--- START ---

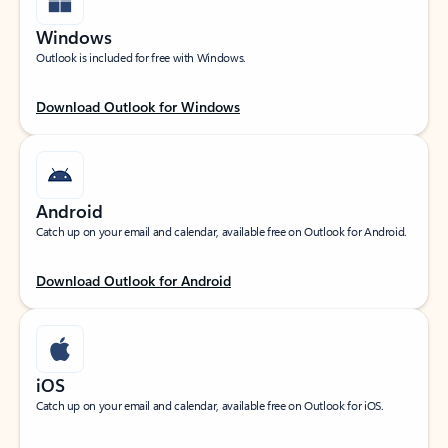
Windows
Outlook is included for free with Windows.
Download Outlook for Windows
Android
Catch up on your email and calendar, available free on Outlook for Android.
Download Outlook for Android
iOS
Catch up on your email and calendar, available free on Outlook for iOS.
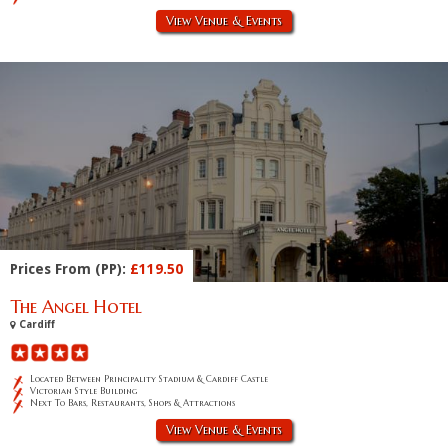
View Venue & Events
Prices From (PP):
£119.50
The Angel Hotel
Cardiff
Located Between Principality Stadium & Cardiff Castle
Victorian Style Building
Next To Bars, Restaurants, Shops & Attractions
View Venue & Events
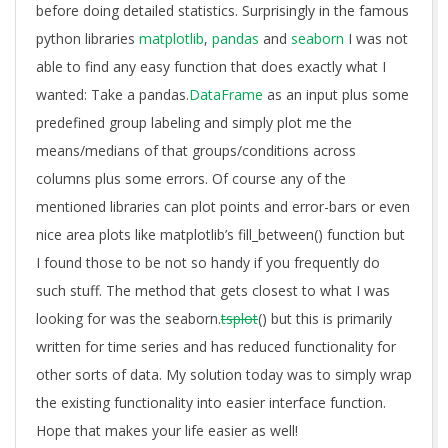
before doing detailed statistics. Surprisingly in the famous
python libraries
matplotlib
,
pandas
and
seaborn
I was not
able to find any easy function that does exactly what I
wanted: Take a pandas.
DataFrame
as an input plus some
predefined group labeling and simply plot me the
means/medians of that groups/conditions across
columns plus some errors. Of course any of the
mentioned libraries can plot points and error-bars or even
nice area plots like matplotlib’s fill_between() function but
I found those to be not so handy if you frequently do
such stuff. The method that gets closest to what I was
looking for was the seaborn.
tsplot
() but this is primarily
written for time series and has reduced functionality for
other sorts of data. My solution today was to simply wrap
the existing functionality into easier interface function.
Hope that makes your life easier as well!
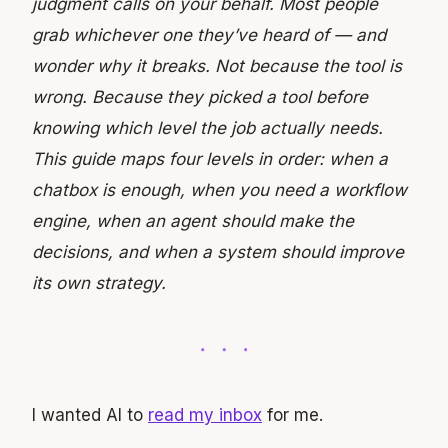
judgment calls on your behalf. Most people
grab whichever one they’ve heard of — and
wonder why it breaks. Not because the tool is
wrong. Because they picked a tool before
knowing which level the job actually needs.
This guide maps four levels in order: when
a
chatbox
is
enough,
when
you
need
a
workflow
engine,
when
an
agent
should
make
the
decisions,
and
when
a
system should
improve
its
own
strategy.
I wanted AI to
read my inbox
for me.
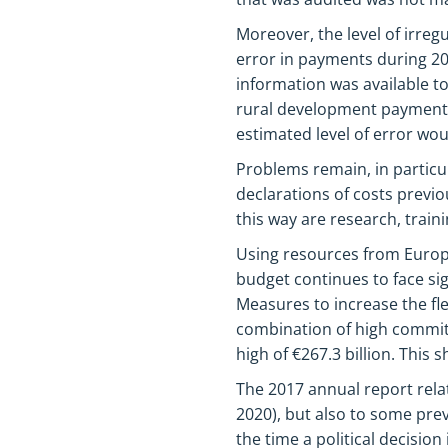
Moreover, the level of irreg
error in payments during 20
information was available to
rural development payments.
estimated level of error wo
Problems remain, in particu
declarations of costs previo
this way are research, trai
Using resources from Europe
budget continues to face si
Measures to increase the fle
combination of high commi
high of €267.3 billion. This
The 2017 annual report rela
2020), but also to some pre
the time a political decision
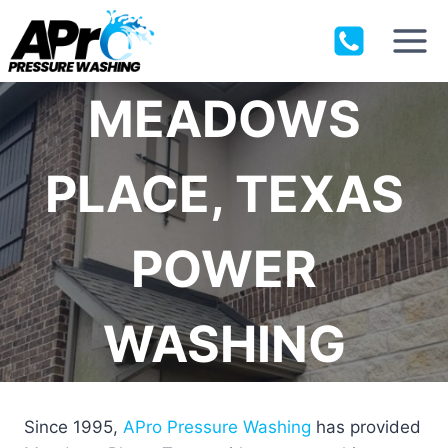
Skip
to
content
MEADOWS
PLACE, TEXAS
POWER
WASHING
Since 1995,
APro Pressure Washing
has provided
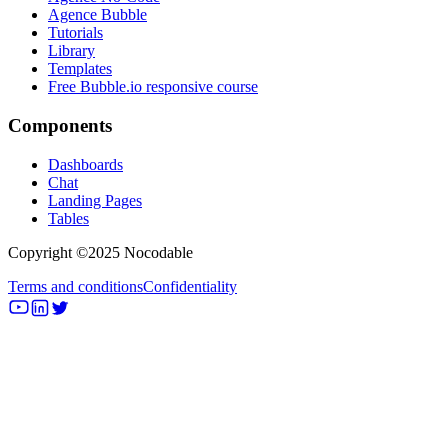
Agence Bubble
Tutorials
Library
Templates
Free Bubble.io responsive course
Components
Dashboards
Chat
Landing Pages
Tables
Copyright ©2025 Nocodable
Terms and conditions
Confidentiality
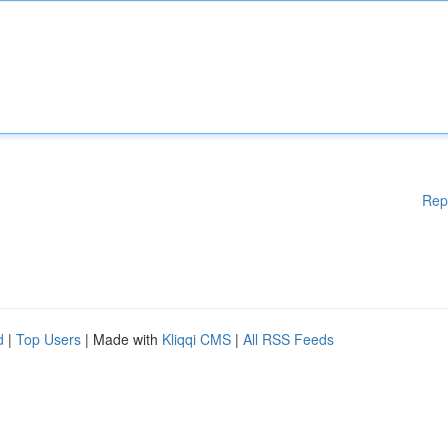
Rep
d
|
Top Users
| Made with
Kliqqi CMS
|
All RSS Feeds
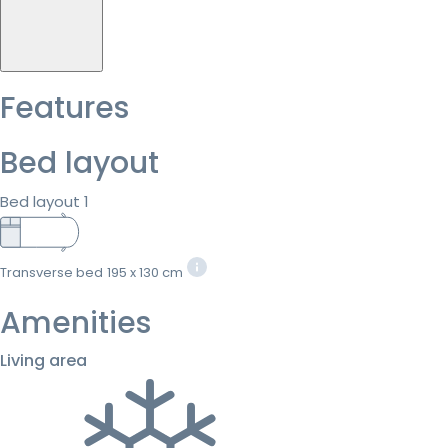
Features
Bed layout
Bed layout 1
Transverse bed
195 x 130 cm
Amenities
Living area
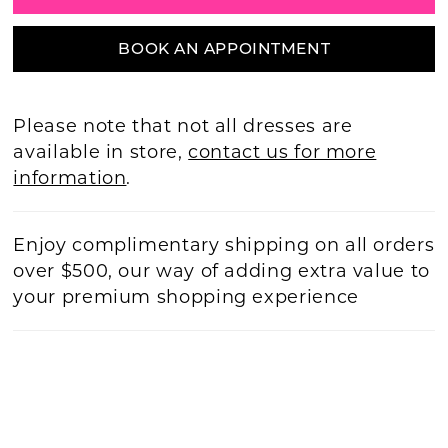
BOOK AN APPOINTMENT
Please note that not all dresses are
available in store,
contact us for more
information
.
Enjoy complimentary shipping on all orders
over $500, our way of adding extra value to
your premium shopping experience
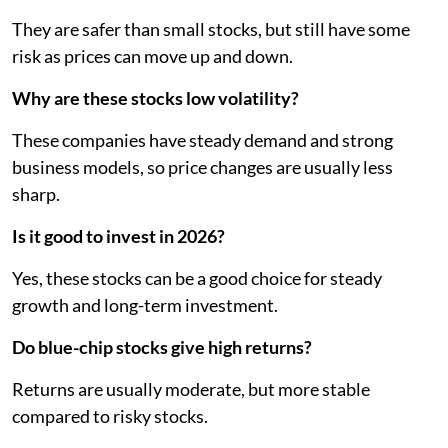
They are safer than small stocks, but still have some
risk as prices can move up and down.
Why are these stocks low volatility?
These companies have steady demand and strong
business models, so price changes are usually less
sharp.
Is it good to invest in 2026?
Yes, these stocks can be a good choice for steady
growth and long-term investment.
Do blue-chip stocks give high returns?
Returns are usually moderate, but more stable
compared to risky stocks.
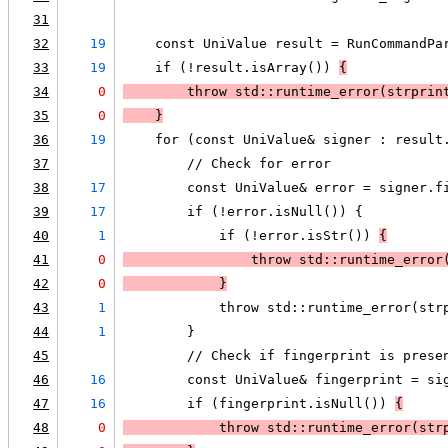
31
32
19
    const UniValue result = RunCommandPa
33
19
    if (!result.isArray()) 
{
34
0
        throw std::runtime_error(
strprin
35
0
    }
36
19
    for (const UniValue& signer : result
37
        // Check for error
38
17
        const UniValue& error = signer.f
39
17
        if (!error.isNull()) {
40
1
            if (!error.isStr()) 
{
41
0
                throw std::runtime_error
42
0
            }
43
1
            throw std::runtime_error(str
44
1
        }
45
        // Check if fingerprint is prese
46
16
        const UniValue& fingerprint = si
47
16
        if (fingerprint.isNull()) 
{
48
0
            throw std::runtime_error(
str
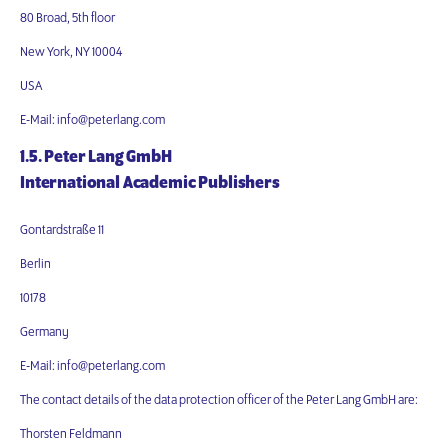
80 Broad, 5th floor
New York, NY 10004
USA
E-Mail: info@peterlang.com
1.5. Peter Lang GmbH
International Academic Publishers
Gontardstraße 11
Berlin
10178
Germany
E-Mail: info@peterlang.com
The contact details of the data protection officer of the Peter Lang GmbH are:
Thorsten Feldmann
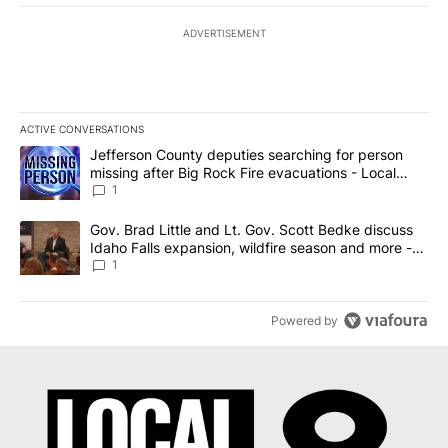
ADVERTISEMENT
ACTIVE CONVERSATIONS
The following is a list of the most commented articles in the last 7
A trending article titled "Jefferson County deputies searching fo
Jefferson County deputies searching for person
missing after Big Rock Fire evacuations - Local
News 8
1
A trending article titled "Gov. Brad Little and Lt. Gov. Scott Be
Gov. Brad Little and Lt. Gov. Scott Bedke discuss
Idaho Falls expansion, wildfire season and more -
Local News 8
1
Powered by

--- END ---

**What is needed:** Would you give the entries above again verbatim, omitting the images they contain?

**Reply to the exercise:**
Windows
Outlook is included for free with Windows.
Download Outlook for Windows
Android
Catch up on your email and calendar, available free on Outlook for Android.
Download Outlook for Android
iOS
Catch up on your email and calendar, available free on Outlook for iOS.
View Venue & Events
Prices From (PP):
£119.50
The Angel Hotel
Cardiff
Located Between Principality Stadium & Cardiff Castle
Victorian Style Building
Next To Bars, Restaurants, Shops & Attractions
View Venue & Events
before doing detailed statistics. Surprisingly in the famous
python libraries
matplotlib
,
pandas
and
seaborn
I was not
able to find any easy function that does exactly what I
wanted: Take a pandas.
DataFrame
as an input plus some
predefined group labeling and simply plot me the
means/medians of that groups/conditions across
columns plus some errors. Of course any of the
mentioned libraries can plot points and error-bars or even
nice area plots like matplotlib’s fill_between() function but
I found those to be not so handy if you frequently do
such stuff. The method that gets closest to what I was
looking for was the seaborn.
tsplot
() but this is primarily
written for time series and has reduced functionality for
other sorts of data. My solution today was to simply wrap
the existing functionality into easier interface function.
Hope that makes your life easier as well!
judgment calls on your behalf. Most people
grab whichever one they’ve heard of — and
wonder why it breaks. Not because the tool is
wrong. Because they picked a tool before
knowing which level the job actually needs.
This guide maps four levels in order: when
a
chatbox
is
enough,
when
you
need
a
workflow
engine,
when
an
agent
should
make
the
decisions,
and
when
a
system should
improve
its
own
strategy.
I wanted AI to
read my inbox
for me.
Moreover, the level of irreg
error in payments during 20
information was available to
rural development payments.
estimated level of error wo
Problems remain, in particu
declarations of costs previo
this way are research, trai
Using resources from Europe
budget continues to face si
Measures to increase the fle
combination of high commi
high of €267.3 billion. This
The 2017 annual report rela
2020), but also to some pre
the time a political decision
Skip
to
content
MEADOWS
PLACE, TEXAS
POWER
WASHING
Since 1995,
APro Pressure Washing
has provided
Agence Bubble
Tutorials
Library
Templates
Free Bubble.io responsive course
Components
Dashboards
Chat
Landing Pages
Tables
Copyright ©2025 Nocodable
Terms and conditions
Confidentiality
Rep
d
|
Top Users
| Made with
Kliqqi CMS
|
All RSS Feeds
Features
Bed layout
Bed layout 1
Transverse bed
195 x 130 cm
Amenities
Living area
BOOK AN APPOINTMENT
Please note that not all dresses are
available in store,
contact us for more
information
.
Enjoy complimentary shipping on all orders
over $500, our way of adding extra value to
your premium shopping experience
They are safer than small stocks, but still have some
risk as prices can move up and down.
Why are these stocks low volatility?
These companies have steady demand and strong
business models, so price changes are usually less
sharp.
Is it good to invest in 2026?
Yes, these stocks can be a good choice for steady
growth and long-term investment.
Do blue-chip stocks give high returns?
Returns are usually moderate, but more stable
compared to risky stocks.
31
32
19
    const UniValue result = RunCommandPa
33
19
    if (!result.isArray()) 
{
34
0
        throw std::runtime_error(
strprin
35
0
    }
36
19
    for (const UniValue& signer : result
37
        // Check for error
38
17
        const UniValue& error = signer.f
39
17
        if (!error.isNull()) {
40
1
            if (!error.isStr()) 
{
41
0
                throw std::runtime_error
42
0
            }
43
1
            throw std::runtime_error(str
44
1
        }
45
        // Check if fingerprint is prese
46
16
        const UniValue& fingerprint = si
47
16
        if (fingerprint.isNull()) 
{
48
0
            throw std::runtime_error(
str
80 Broad, 5th floor
New York, NY 10004
USA
E-Mail: info@peterlang.com
1.5. Peter Lang GmbH
International Academic Publishers
Gontardstraße 11
Berlin
10178
Germany
E-Mail: info@peterlang.com
The contact details of the data protection officer of the Peter Lang GmbH are:
Thorsten Feldmann
ADVERTISEMENT
ACTIVE CONVERSATIONS
The following is a list of the most commented articles in the last 7
A trending article titled "Jefferson County deputies searching fo
Jefferson County deputies searching for person
missing after Big Rock Fire evacuations - Local
News 8
1
A trending article titled "Gov. Brad Little and Lt. Gov. Scott Be
Gov. Brad Little and Lt. Gov. Scott Bedke discuss
Idaho Falls expansion, wildfire season and more -
Local News 8
1
Powered by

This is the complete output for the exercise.